Bloomberg reports that the country’s Transportation And Communications Minister has announced the service violates Taiwanese law, and that operators can expect more fines if they continue.
“The business model they’re operating is illegal,” Minister Yeh Kuang-Shih reportedly said in a telephone interview.
“Uber doesn’t have any transportation-related service licence and actually Uber is doing transportation service.”
The Minister said Uber itself has been issued with 30 fines totalling around AU$100,000, and a further 33 fines totalling AU$64,000 have been issued to the service’s drivers.
Drivers caught operating the ride-sharing service in Taiwan without the appropriate permit can also expect to lose their licence for two months.
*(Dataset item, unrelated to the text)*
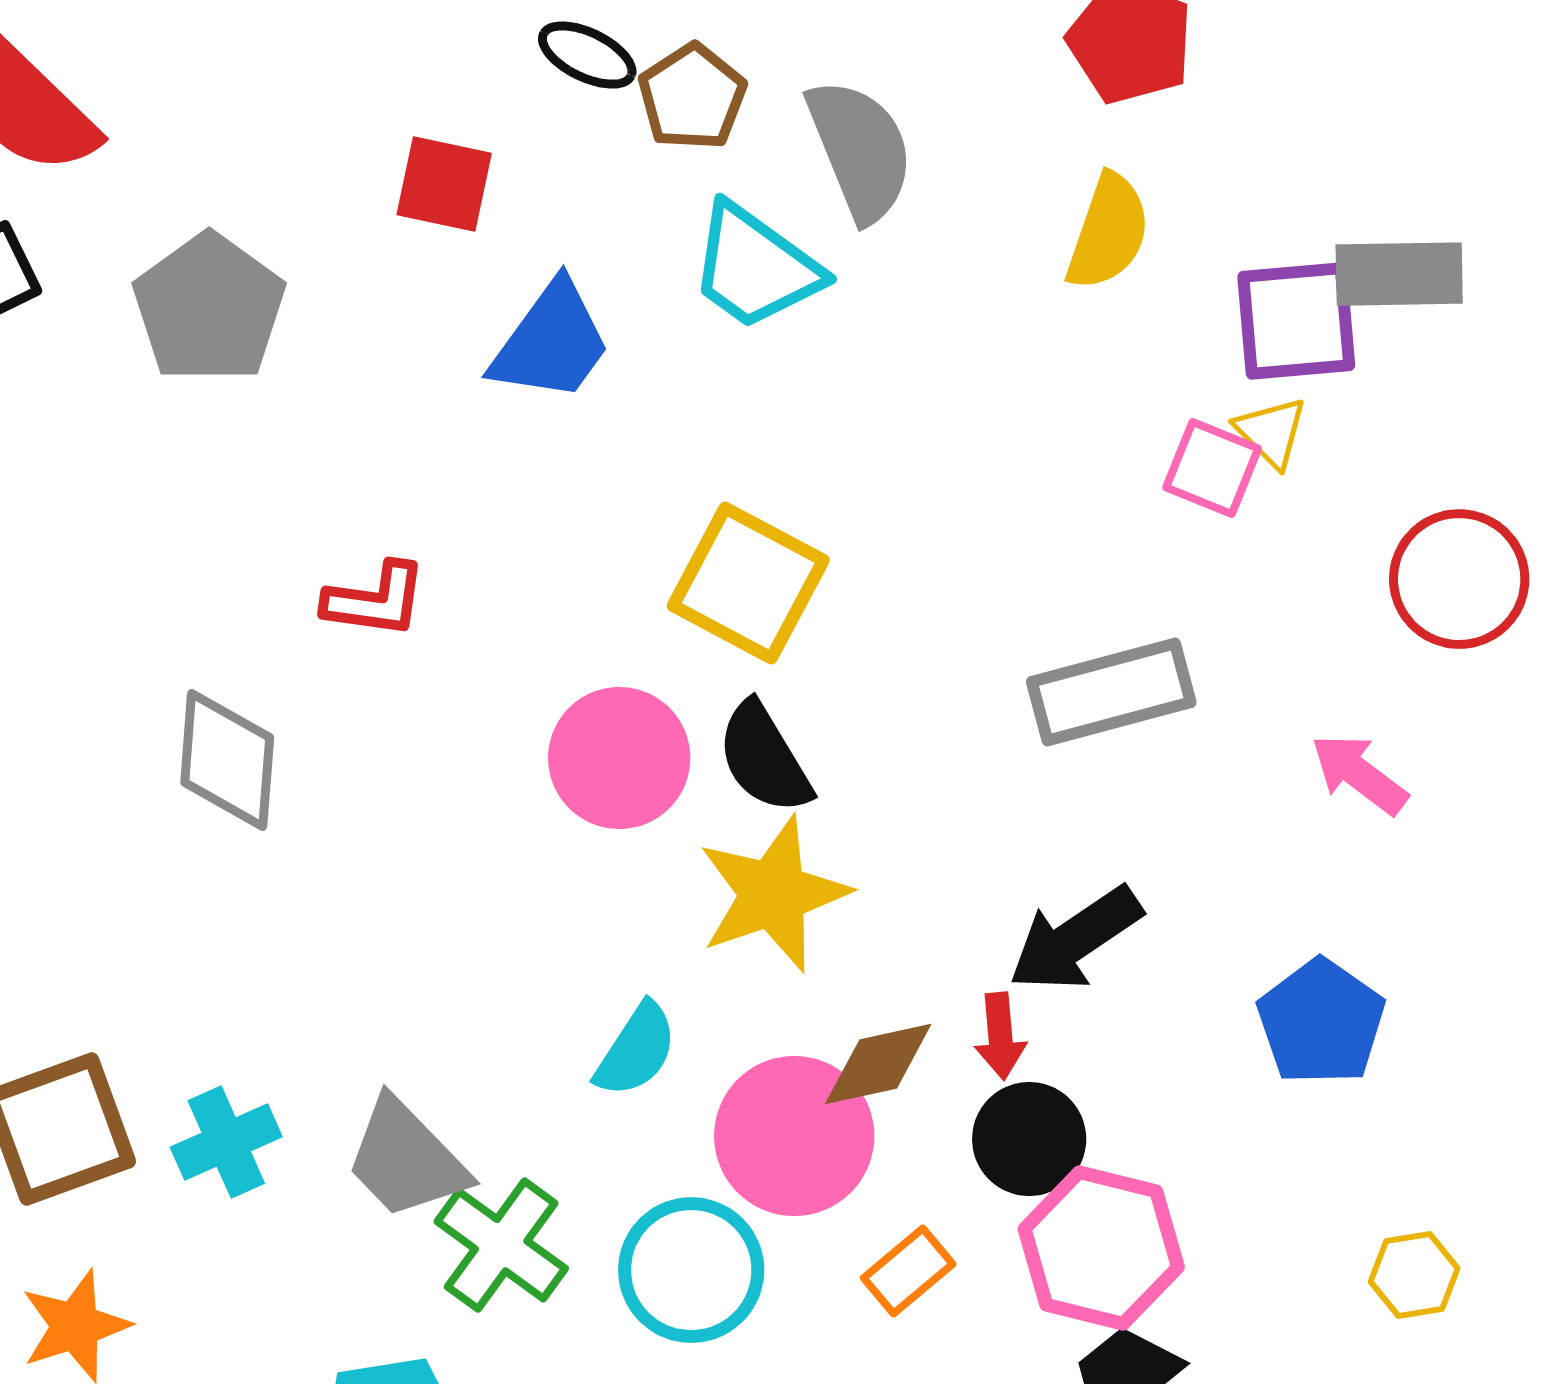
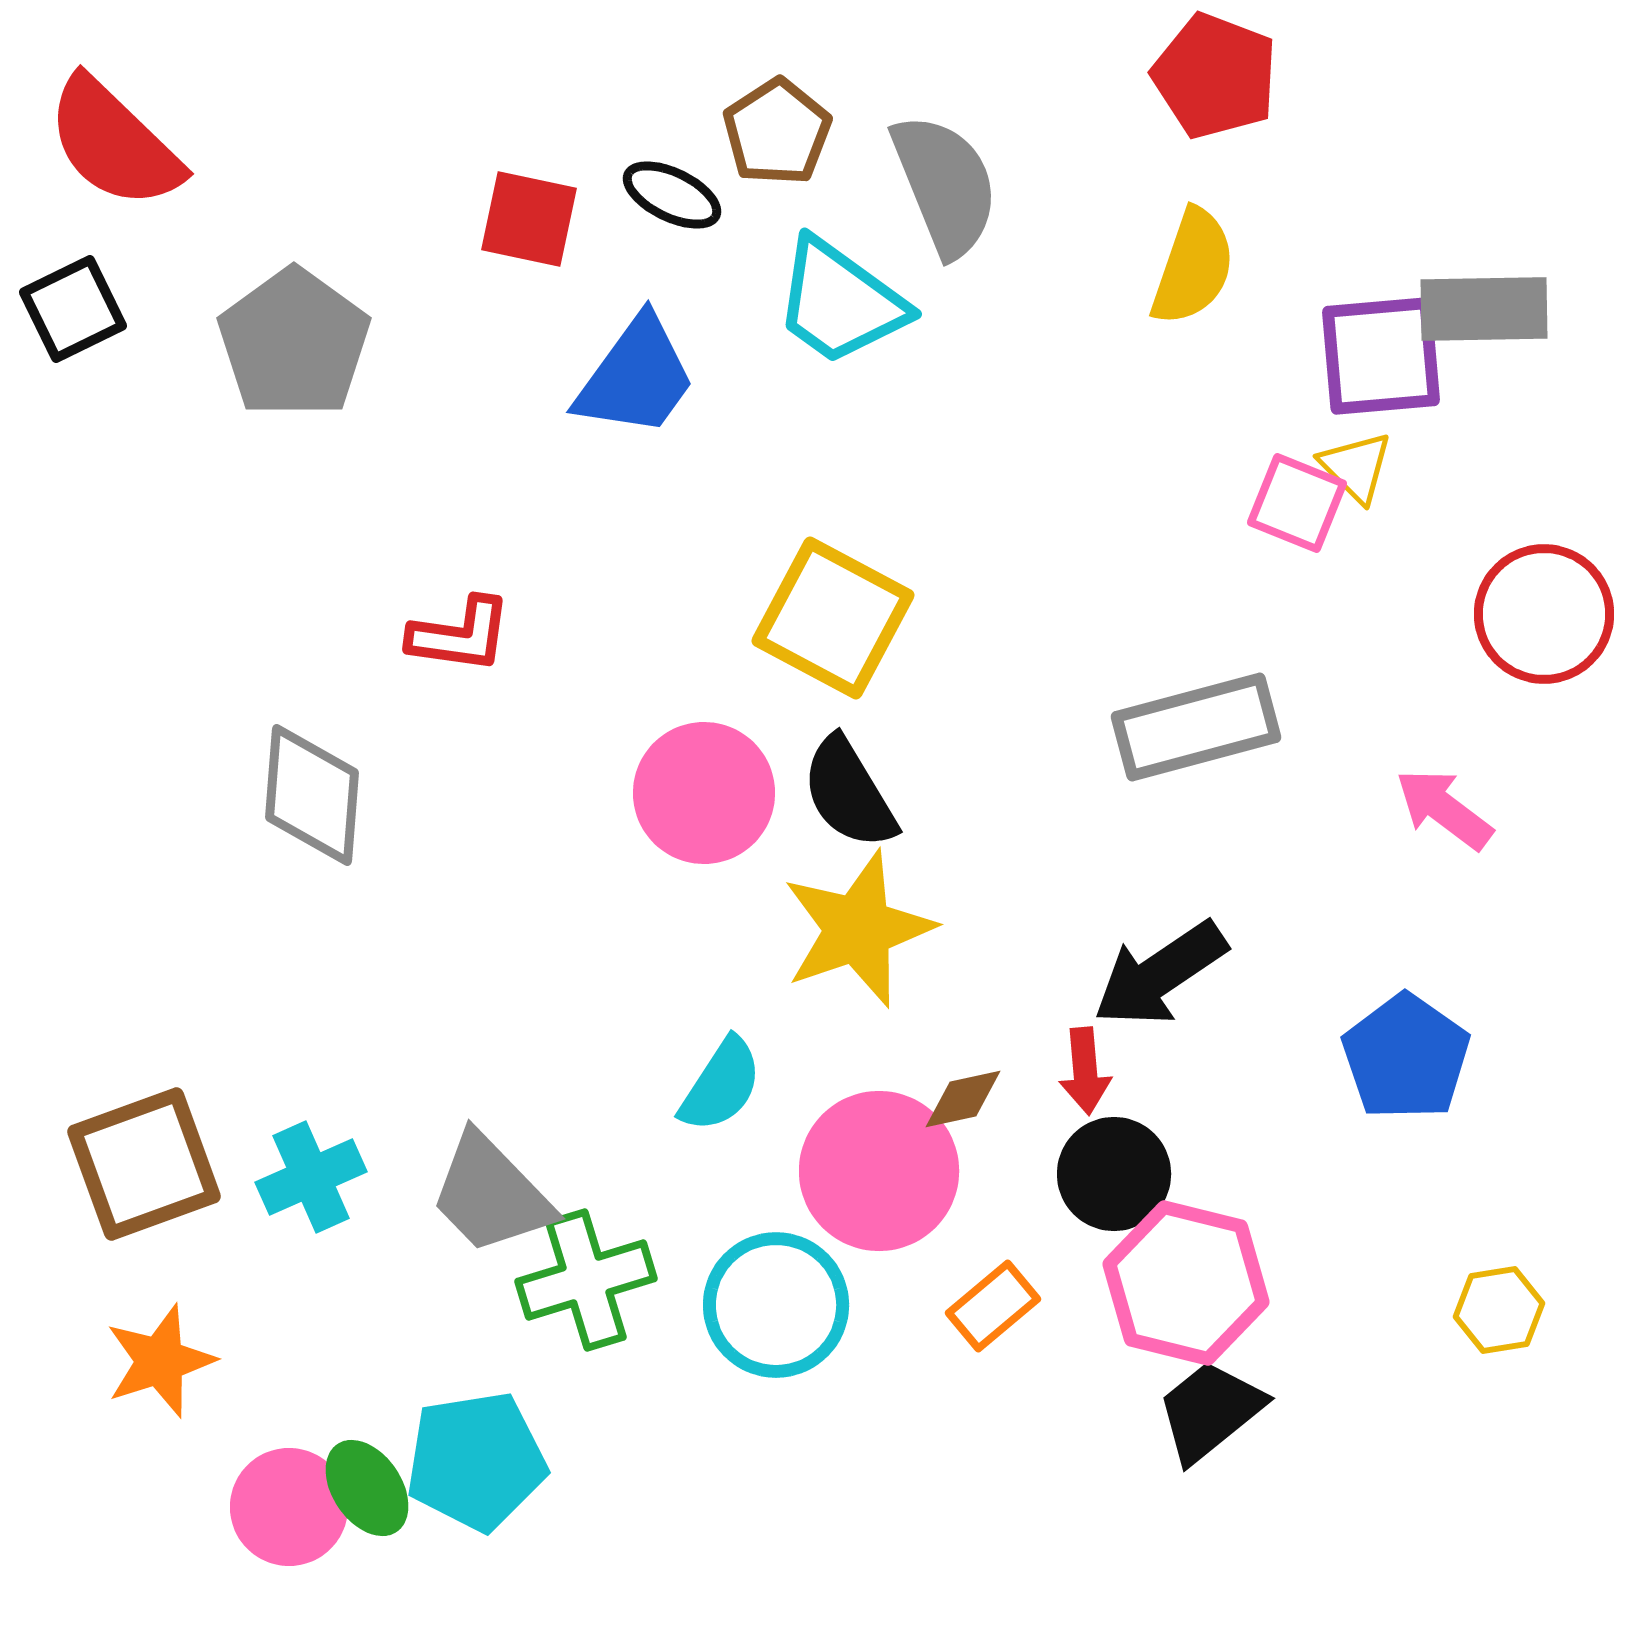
black ellipse: (587, 55) -> (672, 195), moved
brown diamond: (878, 1064) -> (963, 1099), size x0.7
green cross: (501, 1245) -> (586, 1280), turned 37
Taiwan is now reportedly considering legislative avenues that would make Uber’s website and mobile phone app illegal as well.
The reaction by authorities to Uber’s presence in Taiwan follows questions over its security screening methods generally, after one driver each in India and the US was charged with raping a passenger.
Uber reportedly responded to the Taiwanese authorities, saying it was “disappointed with [the] statement against Uber today [and] following all legal due processes with regards to the appeals”.
In Australia, South Australia’s state treasurer declared the service ‘unsafe and illegal’ in a radio interview, and fines have been issued to drivers in Victoria and New South Wales.